Problem to work on
Filter the lines below, copying only those with the string "right".

Provided data
___
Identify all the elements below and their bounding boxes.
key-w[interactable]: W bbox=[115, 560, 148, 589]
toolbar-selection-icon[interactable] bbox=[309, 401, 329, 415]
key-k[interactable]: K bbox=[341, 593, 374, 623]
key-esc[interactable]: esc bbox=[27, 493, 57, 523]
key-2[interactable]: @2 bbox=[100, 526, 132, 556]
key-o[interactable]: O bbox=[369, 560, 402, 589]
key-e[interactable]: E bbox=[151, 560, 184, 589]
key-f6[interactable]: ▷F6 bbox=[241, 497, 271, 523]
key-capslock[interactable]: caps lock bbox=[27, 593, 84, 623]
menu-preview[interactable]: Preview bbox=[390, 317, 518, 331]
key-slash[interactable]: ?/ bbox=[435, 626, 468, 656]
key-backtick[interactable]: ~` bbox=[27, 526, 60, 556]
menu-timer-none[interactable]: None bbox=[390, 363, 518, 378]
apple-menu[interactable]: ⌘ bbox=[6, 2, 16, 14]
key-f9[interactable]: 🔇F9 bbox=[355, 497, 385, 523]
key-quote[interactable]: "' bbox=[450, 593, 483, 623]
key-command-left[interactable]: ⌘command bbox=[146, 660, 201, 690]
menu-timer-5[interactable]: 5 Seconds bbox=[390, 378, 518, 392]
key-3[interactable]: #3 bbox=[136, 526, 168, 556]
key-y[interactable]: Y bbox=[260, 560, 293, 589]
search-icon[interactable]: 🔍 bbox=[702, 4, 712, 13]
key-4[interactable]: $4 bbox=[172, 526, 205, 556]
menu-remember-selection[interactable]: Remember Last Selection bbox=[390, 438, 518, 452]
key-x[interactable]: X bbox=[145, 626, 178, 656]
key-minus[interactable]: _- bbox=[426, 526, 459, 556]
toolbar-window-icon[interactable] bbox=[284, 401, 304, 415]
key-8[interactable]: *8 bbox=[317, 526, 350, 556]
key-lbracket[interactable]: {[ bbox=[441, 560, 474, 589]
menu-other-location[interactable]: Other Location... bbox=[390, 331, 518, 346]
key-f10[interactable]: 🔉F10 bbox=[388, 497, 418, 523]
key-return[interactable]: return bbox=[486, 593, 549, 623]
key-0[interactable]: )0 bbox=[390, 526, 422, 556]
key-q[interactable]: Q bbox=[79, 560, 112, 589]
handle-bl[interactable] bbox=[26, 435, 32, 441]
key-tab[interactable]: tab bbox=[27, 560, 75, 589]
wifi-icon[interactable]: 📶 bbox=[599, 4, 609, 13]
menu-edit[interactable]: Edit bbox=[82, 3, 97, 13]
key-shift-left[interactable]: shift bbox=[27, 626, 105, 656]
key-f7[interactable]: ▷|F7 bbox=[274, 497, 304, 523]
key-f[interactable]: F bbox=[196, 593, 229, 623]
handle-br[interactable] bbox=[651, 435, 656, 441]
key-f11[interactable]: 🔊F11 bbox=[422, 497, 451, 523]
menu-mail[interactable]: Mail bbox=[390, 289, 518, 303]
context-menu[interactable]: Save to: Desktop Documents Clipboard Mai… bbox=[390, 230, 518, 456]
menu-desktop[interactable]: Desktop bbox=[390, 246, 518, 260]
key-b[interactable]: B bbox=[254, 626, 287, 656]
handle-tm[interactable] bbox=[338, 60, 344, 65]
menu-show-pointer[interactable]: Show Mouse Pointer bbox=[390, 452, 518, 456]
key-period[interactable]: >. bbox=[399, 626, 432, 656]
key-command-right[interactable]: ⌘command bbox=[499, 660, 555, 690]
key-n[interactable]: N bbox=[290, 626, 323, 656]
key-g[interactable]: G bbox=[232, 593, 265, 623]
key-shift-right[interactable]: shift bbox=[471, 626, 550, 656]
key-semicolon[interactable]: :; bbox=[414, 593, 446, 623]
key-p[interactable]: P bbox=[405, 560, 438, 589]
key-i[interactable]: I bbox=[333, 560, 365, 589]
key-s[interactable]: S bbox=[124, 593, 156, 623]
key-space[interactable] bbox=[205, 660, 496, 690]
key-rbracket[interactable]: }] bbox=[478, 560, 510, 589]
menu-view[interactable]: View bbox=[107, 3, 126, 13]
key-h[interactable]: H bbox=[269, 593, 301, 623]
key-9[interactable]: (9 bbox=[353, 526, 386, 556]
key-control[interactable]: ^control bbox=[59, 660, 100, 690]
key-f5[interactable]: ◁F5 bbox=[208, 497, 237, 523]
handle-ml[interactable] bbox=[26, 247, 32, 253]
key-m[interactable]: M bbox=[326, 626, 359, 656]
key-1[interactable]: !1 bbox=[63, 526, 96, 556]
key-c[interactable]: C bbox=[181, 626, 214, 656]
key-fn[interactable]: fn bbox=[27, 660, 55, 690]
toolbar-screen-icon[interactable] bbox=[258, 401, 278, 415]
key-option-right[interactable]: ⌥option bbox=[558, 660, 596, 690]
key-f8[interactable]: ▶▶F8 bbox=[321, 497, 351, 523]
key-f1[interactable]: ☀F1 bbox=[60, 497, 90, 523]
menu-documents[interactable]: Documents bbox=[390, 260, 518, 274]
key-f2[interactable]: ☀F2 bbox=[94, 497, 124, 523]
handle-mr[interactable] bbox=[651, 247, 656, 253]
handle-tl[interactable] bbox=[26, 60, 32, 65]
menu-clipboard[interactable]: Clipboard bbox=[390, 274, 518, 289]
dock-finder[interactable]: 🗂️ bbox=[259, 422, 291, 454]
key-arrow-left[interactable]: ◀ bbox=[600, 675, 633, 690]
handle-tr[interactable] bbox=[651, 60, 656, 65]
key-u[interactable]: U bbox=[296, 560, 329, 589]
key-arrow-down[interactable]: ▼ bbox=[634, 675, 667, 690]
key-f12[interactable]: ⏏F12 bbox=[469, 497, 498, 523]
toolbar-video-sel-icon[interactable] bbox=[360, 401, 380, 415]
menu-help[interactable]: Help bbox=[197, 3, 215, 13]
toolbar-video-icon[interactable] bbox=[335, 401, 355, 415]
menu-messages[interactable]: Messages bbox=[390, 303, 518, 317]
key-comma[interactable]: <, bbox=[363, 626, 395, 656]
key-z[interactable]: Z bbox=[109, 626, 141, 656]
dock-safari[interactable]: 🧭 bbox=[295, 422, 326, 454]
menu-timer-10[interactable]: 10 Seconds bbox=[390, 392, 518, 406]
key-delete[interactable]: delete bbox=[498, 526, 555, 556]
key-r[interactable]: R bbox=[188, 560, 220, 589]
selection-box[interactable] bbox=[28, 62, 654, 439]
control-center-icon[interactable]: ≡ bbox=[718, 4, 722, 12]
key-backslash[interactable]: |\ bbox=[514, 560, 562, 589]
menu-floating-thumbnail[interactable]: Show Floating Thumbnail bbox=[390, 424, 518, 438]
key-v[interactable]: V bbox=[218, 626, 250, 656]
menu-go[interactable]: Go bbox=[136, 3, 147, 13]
___
Response area
key-command-right[interactable]: ⌘command bbox=[499, 660, 555, 690]
key-shift-right[interactable]: shift bbox=[471, 626, 550, 656]
key-option-right[interactable]: ⌥option bbox=[558, 660, 596, 690]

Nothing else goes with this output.